Calvin Tomkins: The Bride and the Bachelors
This revised and expanded edition of Calvin Tomkins’s The Bride and the Bachelors features a new chapter examining the life and work of Jasper Johns and a preface written by the author. The original edition, released in 1965, included chapters on Marcel Duchamp, John Cage, Jean Tinguely, and Robert Rauschenberg. Its subtitle, The Heretical Courtship in Modern Art, conveyed the challenges that the work of these artists presented to viewers at the time. A fifth chapter on Merce Cunningham, whose innovations in dance echoed the waning role of the artist’s hand in painting and sculpture, was added for the 1968 edition. Nearly fifty years after the original book’s release, these artists are reaffirmed as pivotal voices of the avant-garde, and The Bride and the Bachelors stands as the most intimate and authoritative account of their individual and shared practices.

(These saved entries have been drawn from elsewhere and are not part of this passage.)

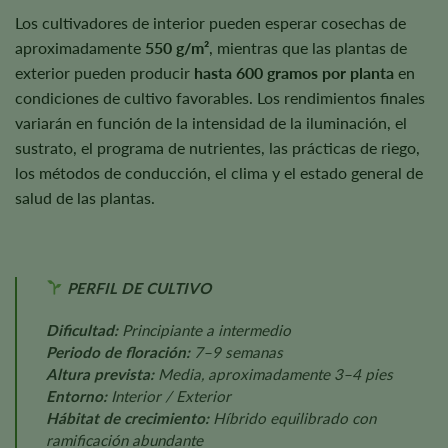
Los cultivadores de interior pueden esperar cosechas de
aproximadamente
550 g/m²
, mientras que las plantas de
exterior pueden producir
hasta 600 gramos por planta
en
condiciones de cultivo favorables. Los rendimientos finales
variarán en función de la intensidad de la iluminación, el
sustrato, el programa de nutrientes, las prácticas de riego,
los métodos de conducción, el clima y el estado general de
salud de las plantas.
PERFIL DE CULTIVO
Dificultad:
Principiante a intermedio
Periodo de floración:
7–9 semanas
Altura prevista:
Media, aproximadamente 3–4 pies
Entorno:
Interior / Exterior
Hábitat de crecimiento:
Híbrido equilibrado con
ramificación abundante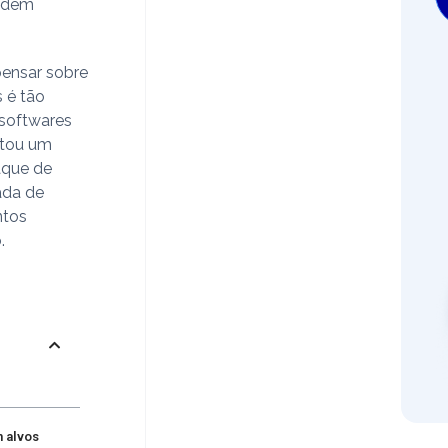
podem
pensar sobre
 é tão
 softwares
utou um
aque de
ada de
ntos
.
 alvos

Tomkins introduces each artist’s work through firsthand experience and exclusive interviews. Weaving through the six stories is the shared pursuit of the “bride,” or what Rauschenberg characterizes as “the gap” between art and life. Tomkins traces the artists’ individual efforts to create work that contends with the real world, focusing on Duchamp’s readymades and the mixed-media masterwork to which the book’s title alludes, Cage’s and Cunningham’s music and dance collaborations that were left open to the performers’ interpretations, Johns’s enigmatic and continuously shifting approach to art making, and Tinguely’s indifference to the definition of the artwork, suggesting that “once you get rid of the notion of art you acquire a great many wonderful new freedoms.” With new insights and half a century’s hindsight, this updated edition refreshes the dialogue that formed a tipping point for contemporary art.